For every line below that includes the word "vitamina", add one; report the final number and nothing else.

Transcribed page contents:

○ ○ ○ ○ ○ ○ ○

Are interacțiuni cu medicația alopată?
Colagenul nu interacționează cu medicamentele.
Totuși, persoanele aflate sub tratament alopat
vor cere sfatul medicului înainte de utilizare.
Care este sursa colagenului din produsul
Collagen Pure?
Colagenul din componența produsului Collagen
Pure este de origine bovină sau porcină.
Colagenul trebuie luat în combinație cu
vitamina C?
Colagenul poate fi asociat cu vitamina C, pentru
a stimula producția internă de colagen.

○ ○ ○ ○ ○ ○ ○

■ **Task output**:
2